I thought it was only in marriage where I had this sort of conversation:
“What’s the matter?”
“Nothing.”
“But something is bothering you?”
“Just leave me alone.”
But as the years have passed and egos have softened more often than not, with a bit of space we can share the problem and halve the worry.
I thought about this because this morning I felt like I had nothing to write about. Just for now. I know I have to cover the Alberton Hellenic Community, the Greek Federation, SAHETI, the Bank of Athens, Pandenaughties Golfing Promotions, my sister and business in Greece. How that built the man up and how the one thing broke him. But those stories will come. For now I felt like I should write about nothing.

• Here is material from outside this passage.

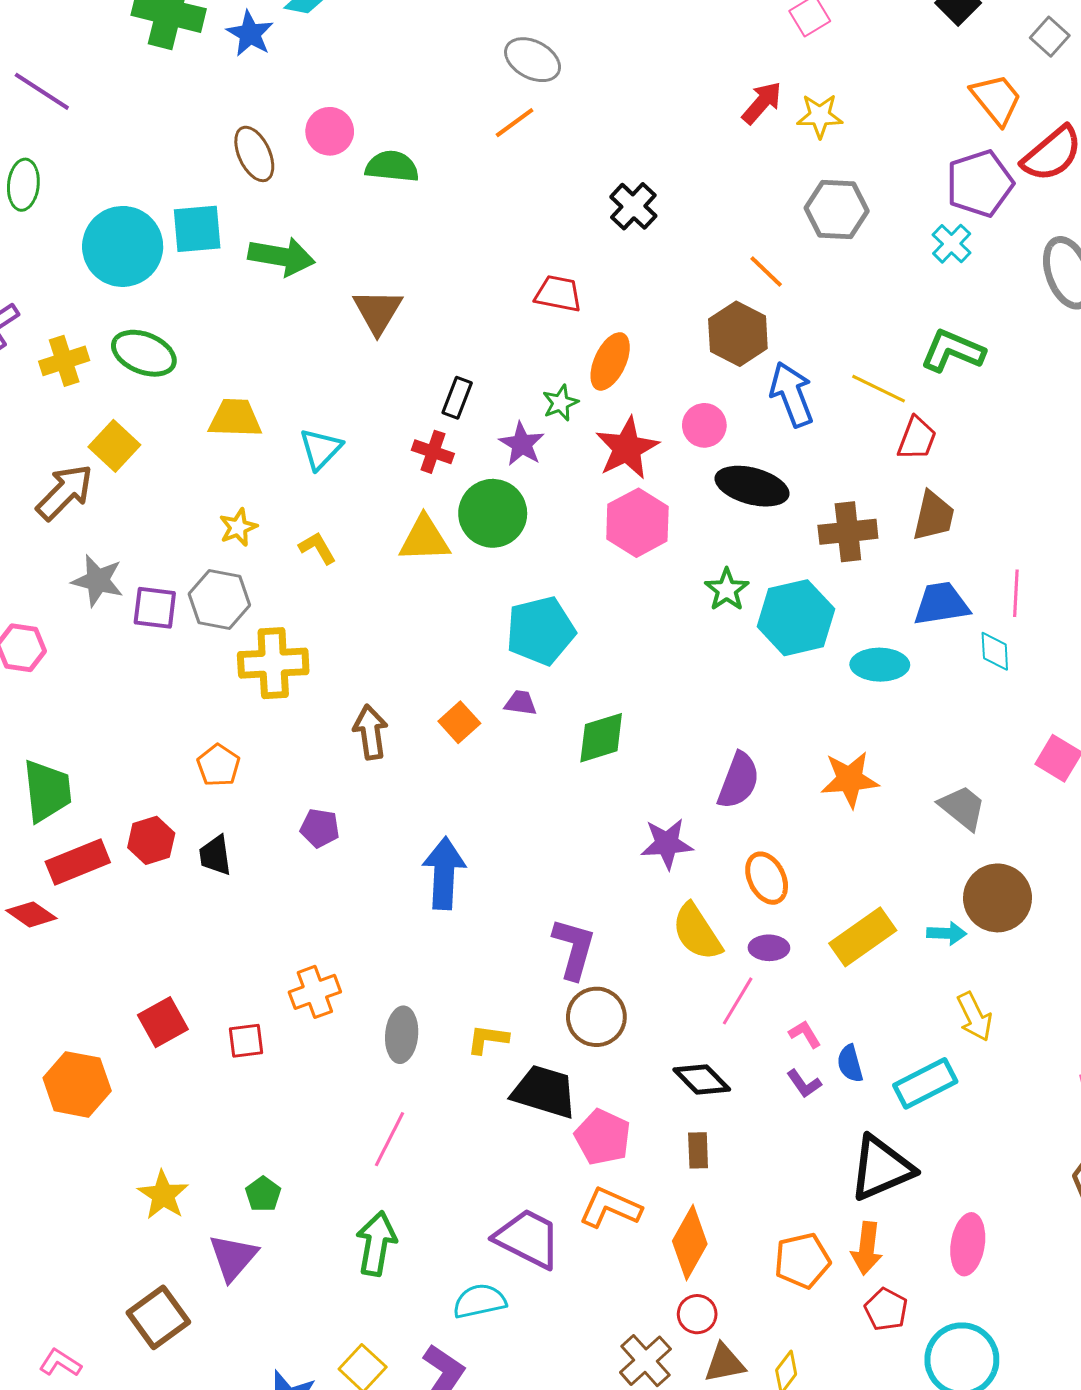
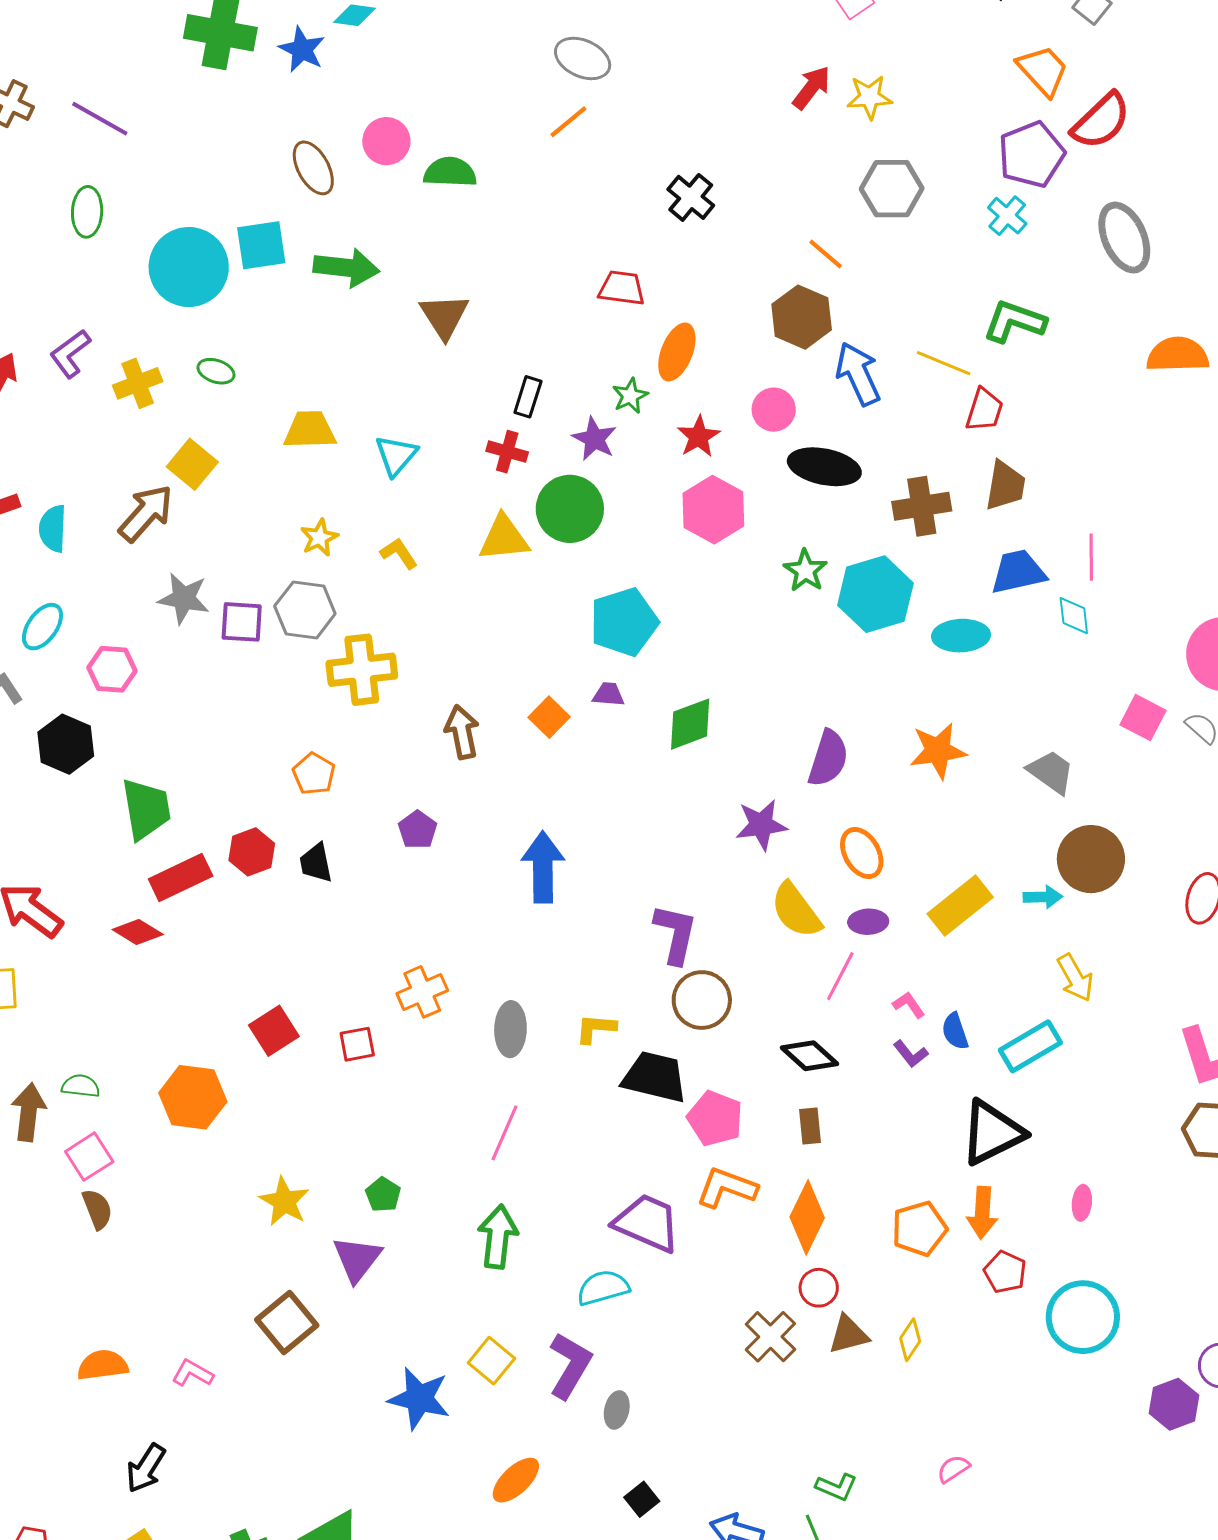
green ellipse: (144, 353) -> (216, 371), size x0.6
red star: (627, 448) -> (699, 437), size x0.7
purple pentagon: (320, 828) -> (418, 830), turned 30
pink ellipse: (968, 1244) -> (1082, 1203), size x0.6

So when I started writing I remember there were many times when I was younger and moody and my father would ask the same question:
“What’s the matter?”
I would fob him off, my ego being too big in the beginning. He would persist sometimes, at other times he would just give me space. I suppose that defines our relationship. As the years passed I came to understand him better and could ask the same question of him. If he was really negative about something I would ask how bad the situation was.

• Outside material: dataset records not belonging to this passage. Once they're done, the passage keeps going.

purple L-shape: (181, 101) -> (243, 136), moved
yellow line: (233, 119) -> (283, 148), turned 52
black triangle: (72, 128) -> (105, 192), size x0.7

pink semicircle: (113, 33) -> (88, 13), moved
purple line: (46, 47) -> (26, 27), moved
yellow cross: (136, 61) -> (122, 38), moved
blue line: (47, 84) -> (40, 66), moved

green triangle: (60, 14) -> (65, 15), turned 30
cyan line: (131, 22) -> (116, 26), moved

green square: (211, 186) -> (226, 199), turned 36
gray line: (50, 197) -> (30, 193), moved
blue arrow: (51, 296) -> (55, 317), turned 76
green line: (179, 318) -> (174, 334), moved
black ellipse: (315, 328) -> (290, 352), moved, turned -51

“Very bad” he would answer.
“So, has someone died, or is someone really ill?” I would ask.
Looking offended, he would say: “what do you mean?”
Then he would realise what I was asking and we would talk.
Greek family philosophy is at odds with existence in the modern world, and there was always something the matter. It was certainly never “nothing”.
Like instead of playing sports some afternoons, we would have to attend Greek School. Or like we were not allowed sleep over at South African friends’ houses. Or like we were expected to marry a Greek. I put paid to that expectation with my lovely Italian wife whom my father loved dearly. Or like in July instead of going to Durban for a holiday we would fly out to Greece, be the envy of everyone and come back a week after school had started. One just could not travel for four weeks only. It was a long trip and one needed time, at least six weeks to recover the flight and have a good time. Or like we were not allowed to have a girlfriend at high school, and even when I was at varsity things were odd in that respect.
But all that has passed, as has my father, and it really does not seem to matter anymore. It’s nothing now. Not the kind of nothing that does not matter, but the kind that has passed and become part of one’s life.